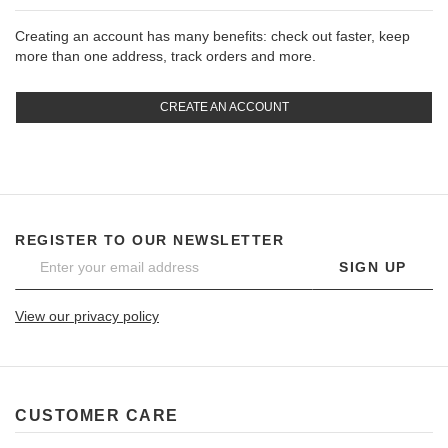
Creating an account has many benefits: check out faster, keep
more than one address, track orders and more.
CREATE AN ACCOUNT
REGISTER TO OUR NEWSLETTER
SIGN UP
View our privacy policy
CUSTOMER CARE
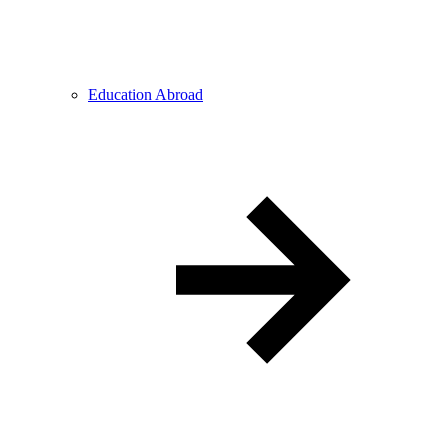
Education Abroad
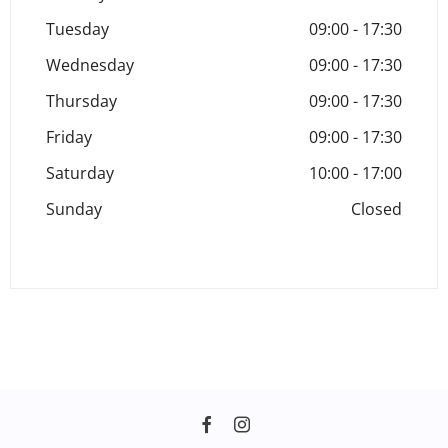
Tuesday
09:00
-
17:30
Wednesday
09:00
-
17:30
Thursday
09:00
-
17:30
Friday
09:00
-
17:30
Saturday
10:00
-
17:00
Sunday
Closed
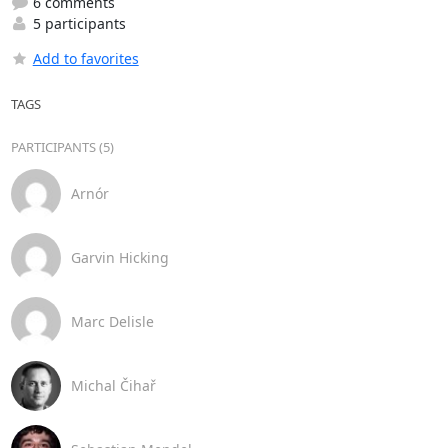
6 comments
5 participants
Add to favorites
TAGS
PARTICIPANTS (5)
Arnór
Garvin Hicking
Marc Delisle
Michal Čihař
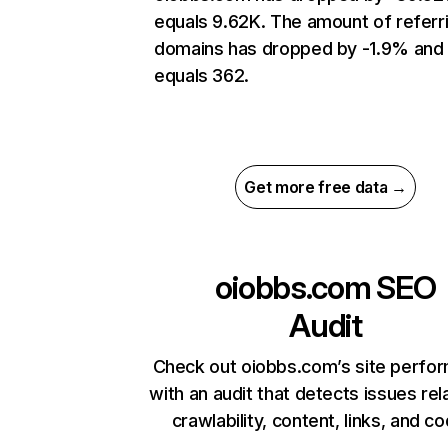
equals 9.62K. The amount of referr
domains has dropped by -1.9% and
equals 362.
Get more free data →
oiobbs.com
SEO
Audit
Check out oiobbs.com’s site perfo
with an audit that detects issues rel
crawlability, content, links, and c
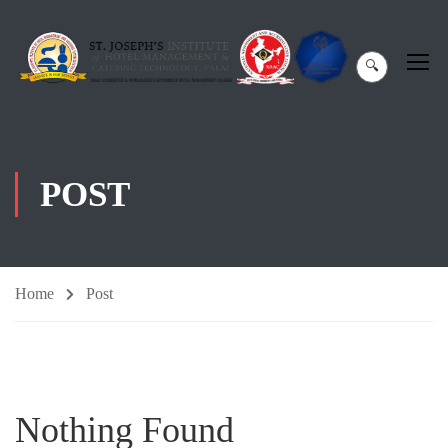
🔍
POST
Home
Post
Nothing Found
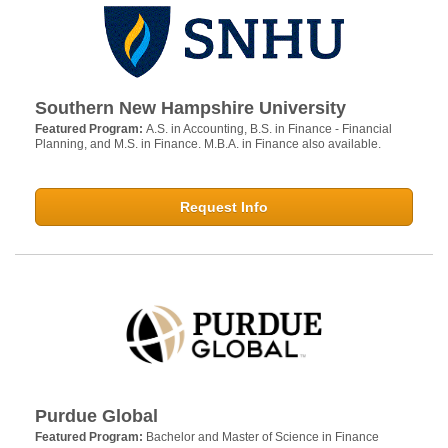
Southern New Hampshire University
Featured Program:
A.S. in Accounting, B.S. in Finance - Financial
Planning, and M.S. in Finance. M.B.A. in Finance also available.
Request Info
Purdue Global
Featured Program:
Bachelor and Master of Science in Finance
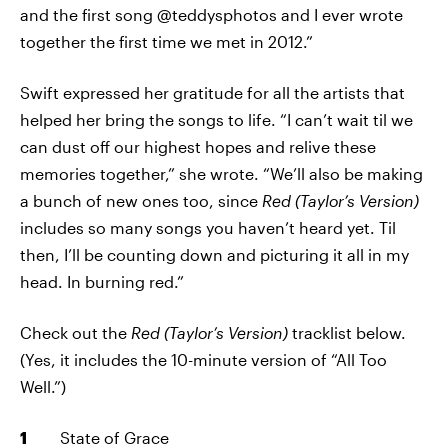
and the first song @teddysphotos and I ever wrote
together the first time we met in 2012.”
Swift expressed her gratitude for all the artists that
helped her bring the songs to life. “I can’t wait til we
can dust off our highest hopes and relive these
memories together,” she wrote. “We’ll also be making
a bunch of new ones too, since
Red (Taylor’s Version)
includes so many songs you haven’t heard yet. Til
then, I’ll be counting down and picturing it all in my
head. In burning red.”
Check out the
Red (Taylor’s Version)
tracklist below.
(Yes, it includes the 10-minute version of “All Too
Well.”)
State of Grace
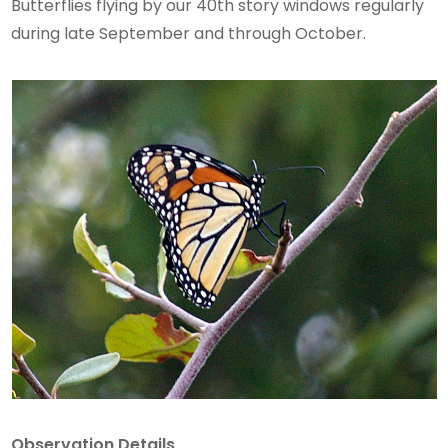
Butterflies flying by our 40th story windows regularly
during late September and through October.
Observation Details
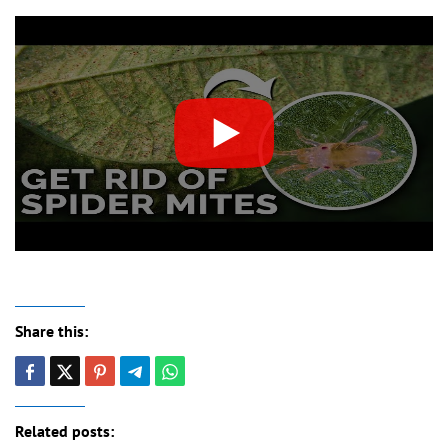
Share this:
Related posts:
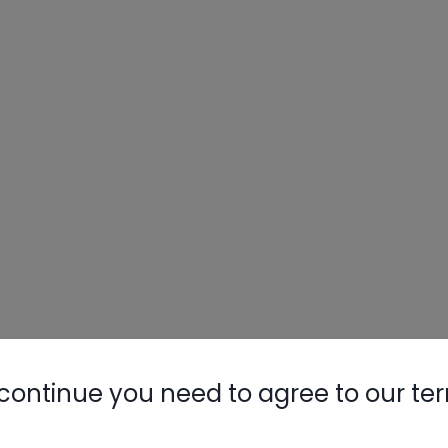
continue you need to agree to our te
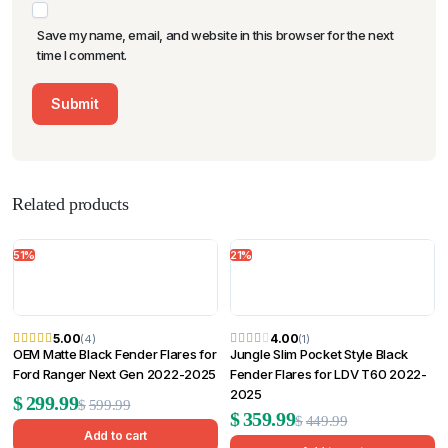
Save my name, email, and website in this browser for the next
time I comment.
Related products
51%
21%
5.00
4.00
(4)
(1)
OEM Matte Black Fender Flares for
Jungle Slim Pocket Style Black
Ford Ranger Next Gen 2022-2025
Fender Flares for LDV T60 2022-
2025
Original
Current
$
299.99
$
599.99
Original
Current
$
359.99
$
449.99
price
price
Add to cart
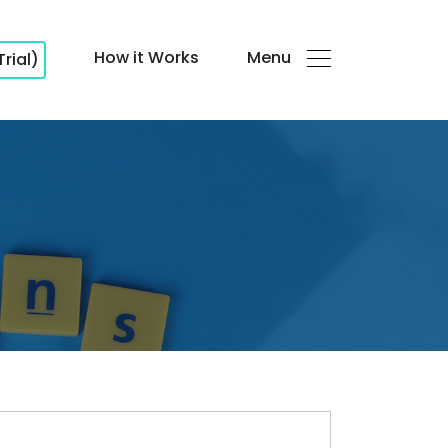
How it Works
Menu
Trial)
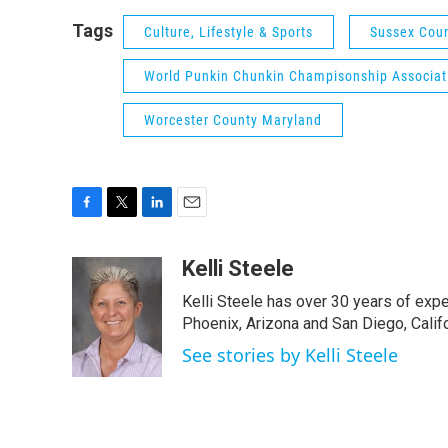
Tags
Culture, Lifestyle & Sports
Sussex Cou
World Punkin Chunkin Champisonship Associat
Worcester County Maryland
F
T
L
E
a
w
i
m
c
i
n
a
Kelli Steele
e
t
k
i
Kelli Steele has over 30 years of expe
b
t
e
l
o
e
d
Phoenix, Arizona and San Diego, Califo
o
r
I
See stories by Kelli Steele
k
n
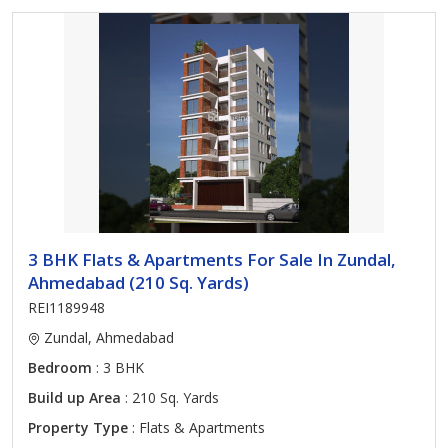
3 BHK Flats & Apartments For Sale In Zundal,
Ahmedabad (210 Sq. Yards)
REI1189948
Zundal, Ahmedabad
Bedroom
: 3 BHK
Build up Area
: 210 Sq. Yards
Property Type
: Flats & Apartments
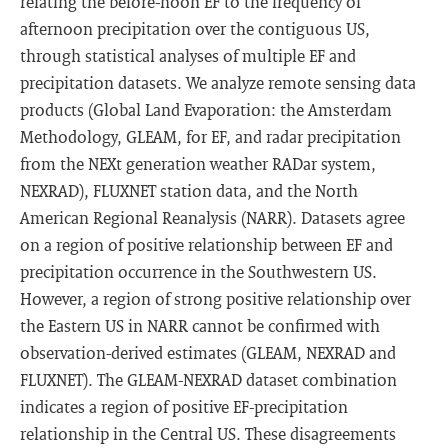
relating the before-noon EF to the frequency of
afternoon precipitation over the contiguous US,
through statistical analyses of multiple EF and
precipitation datasets. We analyze remote sensing data
products (Global Land Evaporation: the Amsterdam
Methodology, GLEAM, for EF, and radar precipitation
from the NEXt generation weather RADar system,
NEXRAD), FLUXNET station data, and the North
American Regional Reanalysis (NARR). Datasets agree
on a region of positive relationship between EF and
precipitation occurrence in the Southwestern US.
However, a region of strong positive relationship over
the Eastern US in NARR cannot be confirmed with
observation-derived estimates (GLEAM, NEXRAD and
FLUXNET). The GLEAM-NEXRAD dataset combination
indicates a region of positive EF-precipitation
relationship in the Central US. These disagreements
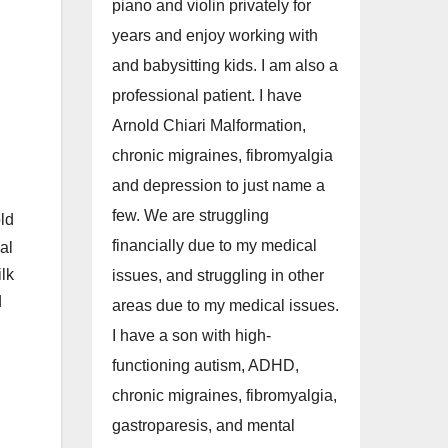
piano and violin privately for
years and enjoy working with
and babysitting kids. I am also a
professional patient. I have
Arnold Chiari Malformation,
chronic migraines, fibromyalgia
and depression to just name a
few. We are struggling
ld
financially due to my medical
al
lk
issues, and struggling in other
d
areas due to my medical issues.
I have a son with high-
functioning autism, ADHD,
chronic migraines, fibromyalgia,
gastroparesis, and mental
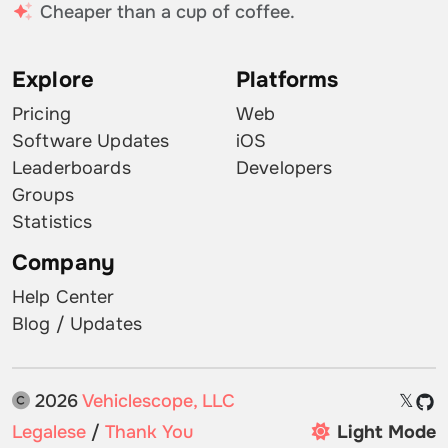
Cheaper than a cup of coffee.
Explore
Platforms
Pricing
Web
Software Updates
iOS
Leaderboards
Developers
Groups
Statistics
Company
Help Center
Blog / Updates
2026
Vehiclescope, LLC
𝕏
Legalese
/
Thank You
Light Mode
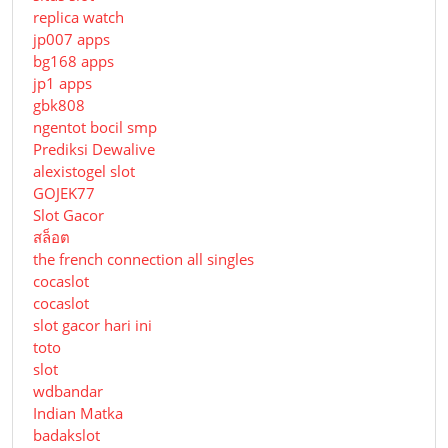
replica watch
jp007 apps
bg168 apps
jp1 apps
gbk808
ngentot bocil smp
Prediksi Dewalive
alexistogel slot
GOJEK77
Slot Gacor
สล็อต
the french connection all singles
cocaslot
cocaslot
slot gacor hari ini
toto
slot
wdbandar
Indian Matka
badakslot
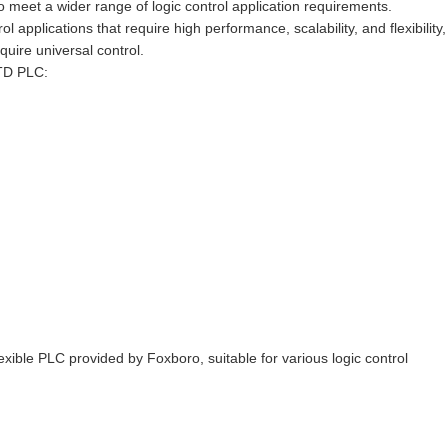
meet a wider range of logic control application requirements.
applications that require high performance, scalability, and flexibility,
quire universal control.
4TD PLC:
ble PLC provided by Foxboro, suitable for various logic control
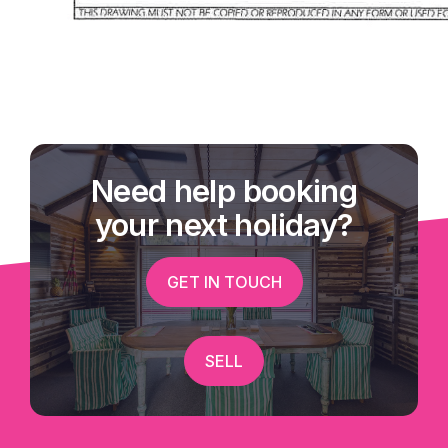
Need help booking
your next holiday?
GET IN TOUCH
SELL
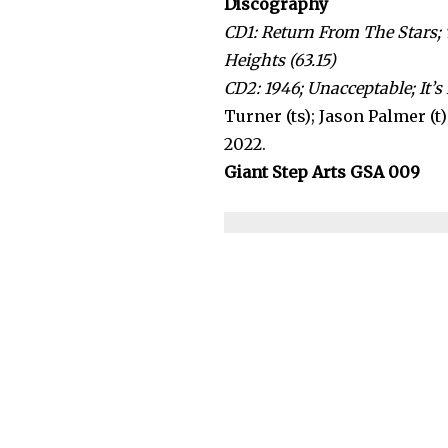
Discography
CD1: Return From The Stars; 
Heights (63.15)
CD2: 1946; Unacceptable; It’s
Turner (ts); Jason Palmer (t)
2022.
Giant Step Arts GSA 009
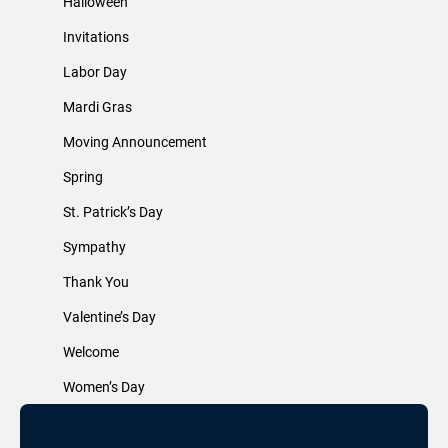
Halloween
Invitations
Labor Day
Mardi Gras
Moving Announcement
Spring
St. Patrick’s Day
Sympathy
Thank You
Valentine’s Day
Welcome
Women’s Day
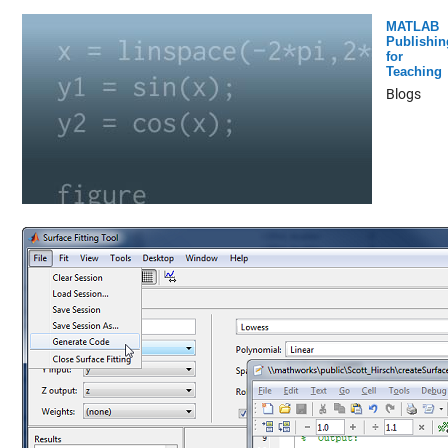
MATLAB
Publishin
for
Teaching
Blogs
######
Try it:
Copy exactly the lines from the first line of the records above through the line with "(Yes, it includes", both included, and nothing else. Pictures stay out.

The answer:
Creating an account has many benefits: check out faster, keep
more than one address, track orders and more.
CREATE AN ACCOUNT
REGISTER TO OUR NEWSLETTER
SIGN UP
View our privacy policy
CUSTOMER CARE
Education Abroad
Tuesday
09:00
-
17:30
Wednesday
09:00
-
17:30
Thursday
09:00
-
17:30
Friday
09:00
-
17:30
Saturday
10:00
-
17:00
Sunday
Closed
6 comments
5 participants
Add to favorites
TAGS
PARTICIPANTS (5)
Arnór
Garvin Hicking
Marc Delisle
Michal Čihař
equals 9.62K. The amount of referr
domains has dropped by -1.9% and
equals 362.
Get more free data →
oiobbs.com
SEO
Audit
Check out oiobbs.com’s site perfo
with an audit that detects issues rel
crawlability, content, links, and c
🔍
POST
Home
Post
Nothing Found
Southern New Hampshire University
Featured Program:
A.S. in Accounting, B.S. in Finance - Financial
Planning, and M.S. in Finance. M.B.A. in Finance also available.
Request Info
Purdue Global
Featured Program:
Bachelor and Master of Science in Finance
and the first song @teddysphotos and I ever wrote
together the first time we met in 2012.”
Swift expressed her gratitude for all the artists that
helped her bring the songs to life. “I can’t wait til we
can dust off our highest hopes and relive these
memories together,” she wrote. “We’ll also be making
a bunch of new ones too, since
Red (Taylor’s Version)
includes so many songs you haven’t heard yet. Til
then, I’ll be counting down and picturing it all in my
head. In burning red.”
Check out the
Red (Taylor’s Version)
tracklist below.
(Yes, it includes the 10-minute version of “All Too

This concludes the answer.